Nikita Zaitsev: D, Readers: C-
I'm glad that we are finally done with the Zaitsev discourse. This was the first season it seemed unanimous that he needed to go, and he was eating up valuable cap space for the team. He played like somebody on their last lifeline after getting called up from Belleville, so I can appreciate his hustle. But he was still a detriment to the team.
Thomas Chabot: B, Readers: B+
Ho boy, there's so much to say here that I can't do it justice in one paragraph. What it comes down to is this: did Chabot have the best season? No, he can be better defensively, especially with regard to turnovers. However, some of the narratives made it seem like he was a legitimate detriment to the team. The question of the value of his contract is up for debate, certainly, but posting 41 points in 68 games, playing major minutes, driving play at 5v5, and generally facing top competition, well that's a damn good player.
Travis Hamonic: C, Readers: B
The only other Senator who has been as polarizing as Brännström is Hamonic, as people are either badly wanting him back or badly want him off the team. The staff was much lower on Hamonic than the readers, and that tracks with general opinions I've seen from fans. Hamonic offers some off-ice value for the team (mentoring Jake Sanderson specifically) and he plays a hard-nosed style, but it's hard to take too from that when he posted a -0.1 Goals Above Replacement despite playing with Sanderson all season. That's hard to do! He could maybe be useful in a Holden-type role next season, but he was in over his head in the top-4 and his poor on-ice results reflect that.

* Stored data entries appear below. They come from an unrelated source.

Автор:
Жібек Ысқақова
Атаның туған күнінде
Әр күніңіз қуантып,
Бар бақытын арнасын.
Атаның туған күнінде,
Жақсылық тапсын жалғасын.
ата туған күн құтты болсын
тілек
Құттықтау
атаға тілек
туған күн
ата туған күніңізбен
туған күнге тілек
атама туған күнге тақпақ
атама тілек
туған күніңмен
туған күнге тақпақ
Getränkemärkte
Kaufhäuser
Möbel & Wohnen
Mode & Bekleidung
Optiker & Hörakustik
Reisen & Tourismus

Tyler Kleven: B+, Readers: B
Kleven was a pleasant surprise for me at the end of the season. I didn't expect much since he was never expected to be in the same category as other top prospects the Senators have broken into the lineup, but Kleven ended up first (minimum 100 minutes) on the team in CF% (62.77%) and xGF% (61.38%). It was a tiny sample of eight games, and he was playing the softest minutes possible, but he looked poised at both ends of the ice, and even showed good skills with the puck. For a non-star propsect rookie fresh out of NCAA hockey, that's about as good as you could expected. He very likely won't start the year in Ottawa barring some changes to the current roster, but I'm excited about him on the third pairing very soon.
Anton Forsberg: B-, Readers: B
Forsberg only managed to play 28 games this season due to his MCL injury, and he posted a slightly below-average .902 SV%. He was 26th in the NHL in GSAx at +2.94, so the defense in front of him didn't exactly help him. If he's able to recover from his MCL tears, I like him as a solid 1B but he didn't make a definitive case to be the true #1.

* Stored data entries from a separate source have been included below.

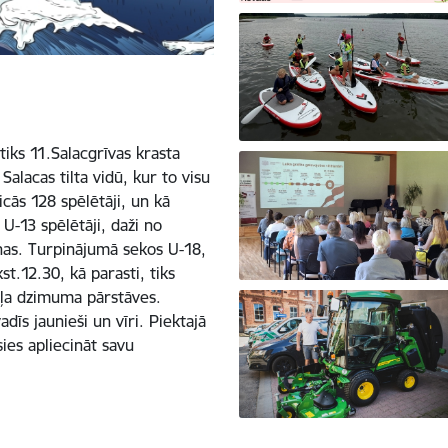
iks 11.Salacgrīvas krasta
lacas tilta vidū, kur to visu
cās 128 spēlētāji, un kā
U-13 spēlētāji, daži no
ņas. Turpinājumā sekos U-18,
st.12.30, kā parasti, tiks
aiļa dzimuma pārstāves.
dīs jaunieši un vīri. Piektajā
sies apliecināt savu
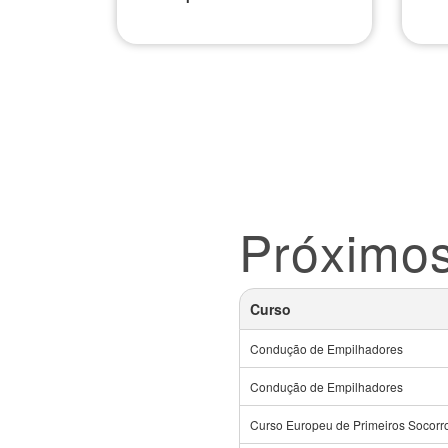
Próximo
Curso
Condução de Empilhadores
Condução de Empilhadores
Curso Europeu de Primeiros Socorr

Cam Talbot: D+, Readers: C
It was a disappointing season for Talbot, as the 2022 All-Star had just an .898 SV% in 36 games for Ottawa. It didn't help that the goalie that Ottawa shipped out for him, Filip Gustavsson, was legitimately one of the best goalies in the league this year. Talbot looked worse throughout the season, as he had a paltry .875 SV% in 14 games from January onward – although perhaps injuries derailed him. Either way, the Sens needed more from Talbot than they got.
Mads Søgaard: C+, Readers: B
Søgaard was put in an impossible position this year. He shouldn't have been getting much NHL time this season, as he's yet to master the AHL—just look at his .893 SV% in Belleville. He won Rookie of the Month honours in February and looked like he could potentially get Ottawa on a hot streak to make the playoffs. But the league figured him out, and he looked rough at times, ending the campaign with an .889 SV%. He showed potential at times, and if we've learned anything, we can't give up on him yet. I wouldn't be comfortable with him as the backup next season, I'd prefer to have him dominate in the AHL first.